Juliana da Costa, diplomata, médica e patrona da Companhia de Jesus
Comuns se tornaram outrora em todo o Oriente – e de certa forma o são ainda – narrativas fantásticas em que o herói era infalivelmente o “bravo português”, entrando neste pacote, embora raramente, algumas personagens femininas. Entre elas destaca-se uma mulher de ascendência portuguesa que durante várias décadas e ao longo de diversos reinados mereceria a total confiança da família real mogol, terratenente de todo o subcontinente indiano. Curiosamente, a dama, Juliana da Costa da sua graça, entrou ao serviço da Corte numa altura pouco auspiciosa…
Estávamos no último quartel do século XVII e empunhava as rédeas do Império aquele que terá sido, porventura, o mais cruel e déspota dos potentados mogóis. Muçulmano fanático, Aurangzeb mostrava-se hostil às demais religiões, contrariando assim a política de total tolerância cultivada pelos seus antepassados Akbar e Jahangir. A sua personalidade também era pouco recomendável: não hesitara em mandar assassinar os seus irmãos e prender o pai doente, Shah Jahan, para assim consolidar ainda mais o mando.

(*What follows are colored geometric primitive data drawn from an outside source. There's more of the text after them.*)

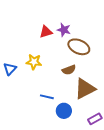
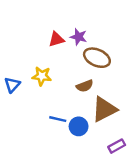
blue circle: (64, 111) -> (79, 126), moved

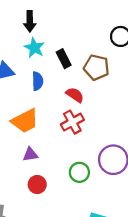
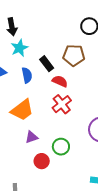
cyan star: (34, 48) -> (19, 48), turned 30
black rectangle: (64, 59) -> (47, 64), moved
green circle: (79, 172) -> (61, 147), moved

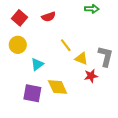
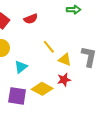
red star: (91, 76) -> (64, 80), moved
yellow diamond: (58, 87) -> (42, 89), turned -35

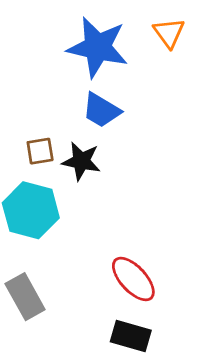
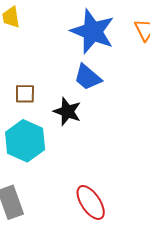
brown square: (40, 151) -> (25, 94), moved

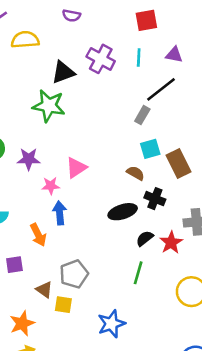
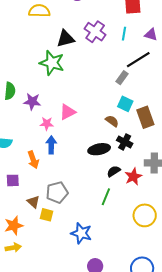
cyan square: (150, 149) -> (125, 104), turned 35
blue star: (111, 324) -> (81, 233), turned 30

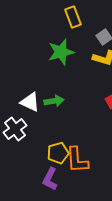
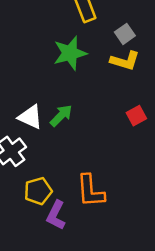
green arrow: (54, 101) -> (61, 116), turned -36
yellow pentagon: (58, 153) -> (38, 191), moved

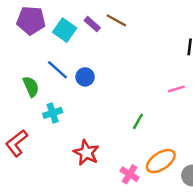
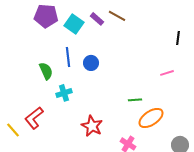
blue line: (57, 70) -> (68, 57), turned 42
green line: (138, 121) -> (135, 100), turned 56
orange ellipse: (161, 161) -> (151, 118), moved

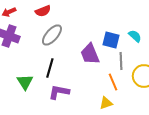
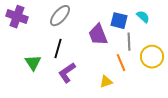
purple L-shape: (59, 92) -> (67, 73), turned -45
yellow triangle: (106, 103) -> (106, 82), moved

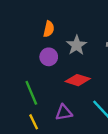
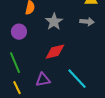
purple circle: (49, 57) -> (19, 32), moved
red diamond: (78, 80) -> (55, 52), turned -30

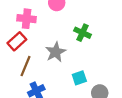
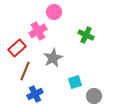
pink cross: (27, 19) -> (38, 31), moved, turned -36
green cross: (82, 33) -> (86, 35), moved

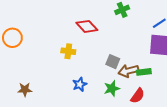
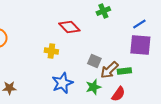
brown arrow: (128, 71) -> (109, 70), turned -30
blue star: (80, 84) -> (62, 83), size x1.5

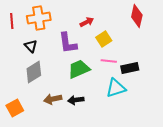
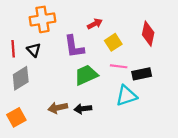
red diamond: (137, 16) -> (148, 34), moved
red line: (12, 21) -> (13, 49), moved
gray diamond: (34, 72) -> (21, 78), moved

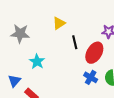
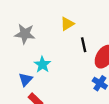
blue triangle: (14, 81) -> (26, 79), moved

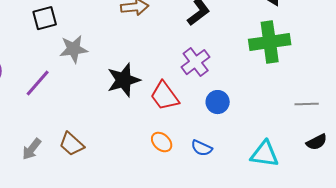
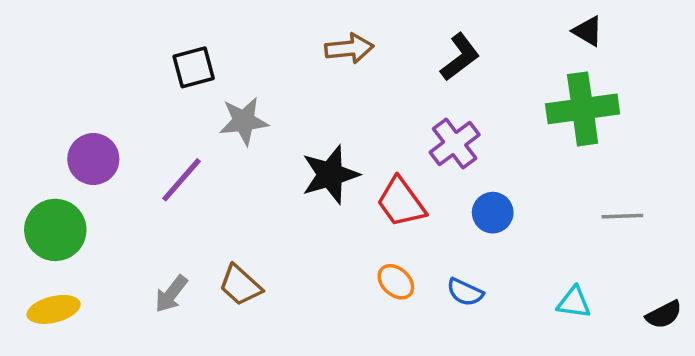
gray line: (307, 104) -> (622, 216), moved
black semicircle: (317, 142) -> (664, 315), moved
cyan triangle: (265, 154) -> (574, 303), size x0.7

É claro que Juliana, nascida em Agra, em 1657, não chegara ali sozinha. Jovem ainda, acompanhava o pai, Agostinho Dias da Costa, português de Cochim, um dos cativos levados de Hugli para Agra, após o saque daquela cidade portuguesa, e que graças aos seus conhecimentos na área médica acabara por ocupar o honroso cargo de assistente clínico de um dos filhos do imperador, o príncipe Bahadur Shah, catorze anos mais velho do que Juliana.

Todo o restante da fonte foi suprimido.